Conclusions and outlook

This minireview has focused on some of the major accomplishments made using fluorescence from diffusing single molecules. A key strength of the method is that conformational subpopulations and their interconversion dynamics can be analyzed for a statistically significant number of molecules within a relatively short time, while minimizing perturbations of biological molecules due to surface immobilization. With the recent advent of multicolor FRET technology for diffusing molecules, it is now possible to simultaneously monitor a number of intramolecular or intermolecular distances at a single-molecule resolution [58], adding another powerful dimension to studies of biological structure and dynamics. Using an autocorrelation analysis coupled with TCSPC, one can reliably monitor conformational dynamics ranging from nanoseconds to milliseconds. Slower dynamics can be identified from multiple FRET peaks or excessive broadening of FRET peaks.

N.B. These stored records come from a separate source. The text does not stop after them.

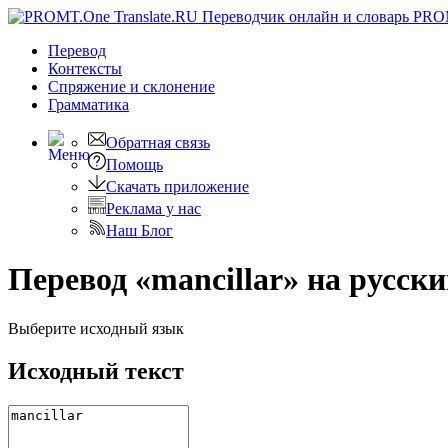
PRO
Перевод
Контексты
Спряжение
и склонение
Грамматика
Обратная связь
Помощь
Скачать приложение
Реклама у нас
Наш Блог
Перевод «mancillar» на русск
Выберите исходный язык
Исходный текст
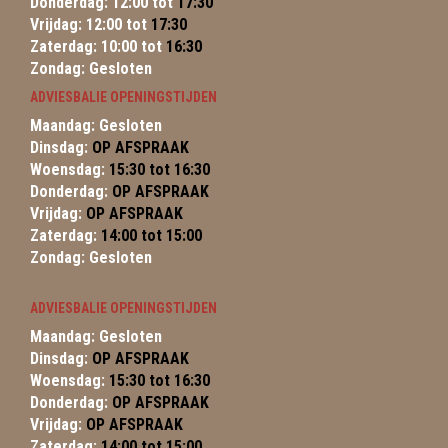
Donderdag: 12:00 tot
17:30
Vrijdag: 12:00 tot
17:30
Zaterdag: 10:00 tot
16:30
Zondag: Gesloten
ADVIESBALIE OPENINGSTIJDEN
Maandag: Gesloten
Dinsdag:
OP AFSPRAAK
Woensdag:
15:30 tot 16:30
Donderdag:
OP AFSPRAAK
Vrijdag:
OP AFSPRAAK
Zaterdag:
14:00 tot 15:00
Zondag: Gesloten
ADVIESBALIE OPENINGSTIJDEN
Maandag: Gesloten
Dinsdag:
OP AFSPRAAK
Woensdag:
15:30 tot 16:30
Donderdag:
OP AFSPRAAK
Vrijdag:
OP AFSPRAAK
Zaterdag:
14:00 tot 15:00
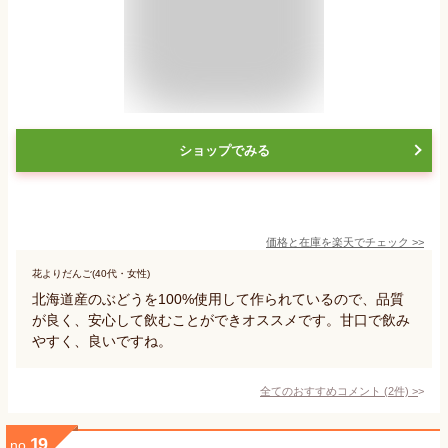
ショップでみる
価格と在庫を
楽天
でチェック
>>
花よりだんご(40代・女性)
北海道産のぶどうを100%使用して作られているので、品質
が良く、安心して飲むことができオススメです。甘口で飲み
やすく、良いですね。
全てのおすすめコメント
(
2
件)
>
19
no.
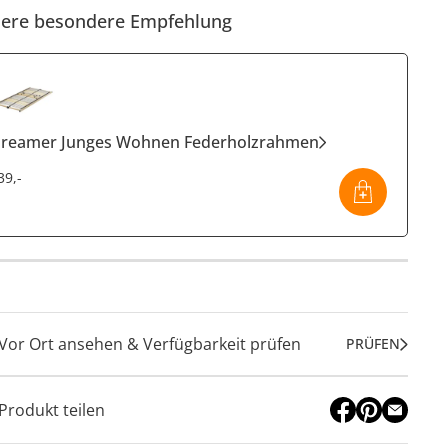
ere besondere Empfehlung
reamer Junges Wohnen Federholzrahmen
39
,
-
Vor Ort ansehen & Verfügbarkeit prüfen
PRÜFEN
Produkt teilen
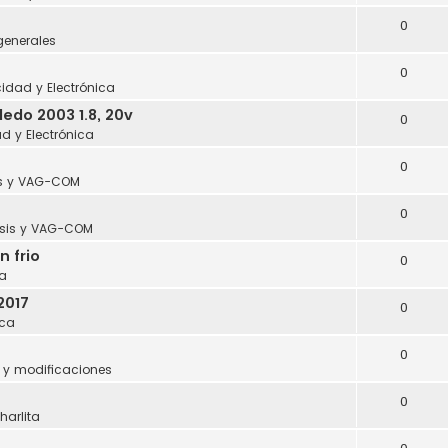
0
generales
0
icidad y Electrónica
edo 2003 1.8, 20v
0
ad y Electrónica
0
s y VAG-COM
0
sis y VAG-COM
n frio
0
a
2017
0
ca
0
 y modificaciones
0
harlita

In addition to providing many detailed kinds of structural and kinetic information at single molecule resolution, diffusing experiments can also serve as a guide to plan more time consuming and involved single-molecule experiments on immobilized molecules. Various improvements from instrumentation, data analysis, probe chemistry, and more collaborative efforts from biology, chemistry and physics would immensely increase the range and quality of single-molecule fluorescence experiments [59]. Progress in selective labeling chemistry (in vitro and in vivo) will be key in extending these studies to numerous biomolecular conformational changes and function triggered by complex formation in live cells and organisms. These studies will surely shed light into many more enigmatic questions about biomolecular dynamics relevant to biosynthesis, signal transduction and the biology of disease.